Department of Surgery, Dentistry, Gynecology, and Pediatrics, Division of General and Hepato-Biliary Surgery, University of Verona, Italy.
Department of Surgery, Dentistry, Gynecology, and Pediatrics, Division of General and Hepato-Biliary Surgery, University of Verona, Italy.
Surgery. 2022 Sep;172(3):813-820. doi: 10.1016/j.surg.2022.04.028. Epub 2022 May 24.
The aim of this study was to analyze the risk factors for surgical infectious complications and the outcomes of patients undergoing surgery for perihilar cholangiocarcinoma according to the microbiological examinations.
Patients who underwent surgery for perihilar cholangiocarcinoma in the last decade were enrolled, and all clinical and microbiological data were collected from a retrospective monocentric database. Univariate and multivariate analyses were performed distinguishing patients who developed at least 1 surgical infectious complication (surgical site infections, acute bacterial cholangitis, bacteremia).
A total of 98 patients were included. Among patients who developed surgical infectious complications (51%), many preoperative characteristics were significantly more frequent: American Society of Anesthesiologists score ≥3 (P = .026), neutrophil-to-lymphocyte ratio ≥3.4 (P = .001), endoscopic sphincterotomy (P = .032), ≥2 biliary drainage procedures (P = .013), acute cholangitis (P = .012), multidrug resistant (P = .009), and ≥3 microorganisms' detection (P = .042); whereas during the postoperative period, surgical infectious complications were associated to increased incidence of intensive care unit readmission (P = .031), major complications (P < .001), posthepatectomy liver failure (P = .005), ascites (P = .008), biliary leakage (P = .008), 90-day readmission (P = .003), and prolonged length of hospital stay (P < .001). At the multivariate analysis 3 independent preoperative risk factors for surgical infectious complications were identified: neutrophil-to-lymphocyte ratio ≥3.4 (P = .004), endoscopic sphincterotomy (P = .009), and acute cholangitis (P = .013). The presence of multidrug-resistance in the perioperative biliary cultures was related to postoperative multidrug-resistant species from all cultures (P < .001) and organ/space and incisional-surgical site infections (P ≤ .044).
Infective complications after surgery for perihilar cholangiocarcinoma worsen the short-term outcomes.

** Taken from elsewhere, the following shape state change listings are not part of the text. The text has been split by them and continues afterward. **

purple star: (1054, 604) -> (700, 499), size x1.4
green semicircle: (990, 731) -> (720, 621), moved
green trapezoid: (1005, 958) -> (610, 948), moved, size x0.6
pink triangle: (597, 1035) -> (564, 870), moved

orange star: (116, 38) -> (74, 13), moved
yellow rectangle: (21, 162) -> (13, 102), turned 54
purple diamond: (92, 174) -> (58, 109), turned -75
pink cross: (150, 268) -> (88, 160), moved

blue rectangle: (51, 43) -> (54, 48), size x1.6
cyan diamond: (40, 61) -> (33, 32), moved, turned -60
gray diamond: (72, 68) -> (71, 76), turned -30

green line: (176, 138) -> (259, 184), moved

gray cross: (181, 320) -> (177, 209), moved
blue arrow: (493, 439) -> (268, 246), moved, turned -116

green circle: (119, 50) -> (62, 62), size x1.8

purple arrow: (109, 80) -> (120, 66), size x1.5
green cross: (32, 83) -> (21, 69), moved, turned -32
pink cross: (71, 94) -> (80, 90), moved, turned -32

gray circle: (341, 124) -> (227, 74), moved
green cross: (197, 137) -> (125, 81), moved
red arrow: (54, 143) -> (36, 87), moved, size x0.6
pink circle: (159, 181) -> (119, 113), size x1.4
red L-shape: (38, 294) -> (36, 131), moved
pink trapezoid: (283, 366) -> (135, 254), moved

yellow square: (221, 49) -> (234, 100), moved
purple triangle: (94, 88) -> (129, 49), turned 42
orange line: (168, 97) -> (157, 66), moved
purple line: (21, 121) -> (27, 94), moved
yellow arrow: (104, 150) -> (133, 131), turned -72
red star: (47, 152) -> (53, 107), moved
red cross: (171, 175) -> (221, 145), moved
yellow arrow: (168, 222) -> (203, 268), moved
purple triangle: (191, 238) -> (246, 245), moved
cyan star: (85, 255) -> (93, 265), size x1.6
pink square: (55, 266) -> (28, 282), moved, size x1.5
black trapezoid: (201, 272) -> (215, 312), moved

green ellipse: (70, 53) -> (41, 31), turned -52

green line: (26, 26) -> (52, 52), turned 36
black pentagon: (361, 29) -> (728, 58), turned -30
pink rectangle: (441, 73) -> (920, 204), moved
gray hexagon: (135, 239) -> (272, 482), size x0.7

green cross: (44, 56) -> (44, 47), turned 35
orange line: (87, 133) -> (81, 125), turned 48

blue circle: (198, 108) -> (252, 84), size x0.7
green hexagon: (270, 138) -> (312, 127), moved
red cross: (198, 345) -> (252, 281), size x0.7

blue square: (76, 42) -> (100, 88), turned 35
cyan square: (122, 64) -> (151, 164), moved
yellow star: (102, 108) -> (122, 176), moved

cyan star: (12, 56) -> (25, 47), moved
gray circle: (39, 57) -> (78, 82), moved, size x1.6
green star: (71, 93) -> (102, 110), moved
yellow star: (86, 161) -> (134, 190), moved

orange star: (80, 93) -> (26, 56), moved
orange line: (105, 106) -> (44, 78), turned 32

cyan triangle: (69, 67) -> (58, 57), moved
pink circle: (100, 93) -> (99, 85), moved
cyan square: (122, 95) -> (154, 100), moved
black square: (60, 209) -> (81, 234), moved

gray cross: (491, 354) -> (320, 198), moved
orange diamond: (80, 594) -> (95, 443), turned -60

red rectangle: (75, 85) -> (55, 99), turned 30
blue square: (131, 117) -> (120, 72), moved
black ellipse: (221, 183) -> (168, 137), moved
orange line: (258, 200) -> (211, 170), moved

A careful microbiological surveillance should be carried out in all cases to prevent and promptly treat surgical infectious complications.
本研究旨在分析根据微生物检查结果,行肝门部胆管癌切除术患者发生手术感染性并发症的危险因素和结局。
回顾性分析过去十年间在我院行肝门部胆管癌切除术的患者的临床和微生物学数据。采用单因素和多因素分析方法,比较发生至少 1 种手术感染性并发症(手术部位感染、急性细菌性胆管炎、菌血症)与未发生手术感染性并发症患者的临床特征。
共纳入 98 例患者。发生手术感染性并发症的患者(51%)中,许多术前特征更为常见:美国麻醉医师协会(ASA)评分≥3(P=0.026)、中性粒细胞与淋巴细胞比值≥3.4(P=0.001)、内镜下括约肌切开术(P=0.032)、≥2 次胆道引流术(P=0.013)、急性胆管炎(P=0.012)、多重耐药菌(P=0.009)和≥3 种微生物检测(P=0.042);术后,发生手术感染性并发症的患者 ICU 再入院率(P=0.031)、主要并发症(P<0.001)、肝切除术后肝功能衰竭(P=0.005)、腹水(P=0.008)、胆漏(P=0.008)、90 天再入院率(P=0.003)和住院时间延长(P<0.001)的发生率更高。多因素分析显示,术前 3 个独立的危险因素为中性粒细胞与淋巴细胞比值≥3.4(P=0.004)、内镜下括约肌切开术(P=0.009)和急性胆管炎(P=0.013)。术中胆道培养为多重耐药菌与术后所有培养物的多重耐药菌(P<0.001)和器官/腔隙及切口手术部位感染(P≤0.044)相关。
肝门部胆管癌切除术后感染性并发症会加重短期结局。应仔细进行微生物监测,以预防和及时治疗手术感染性并发症。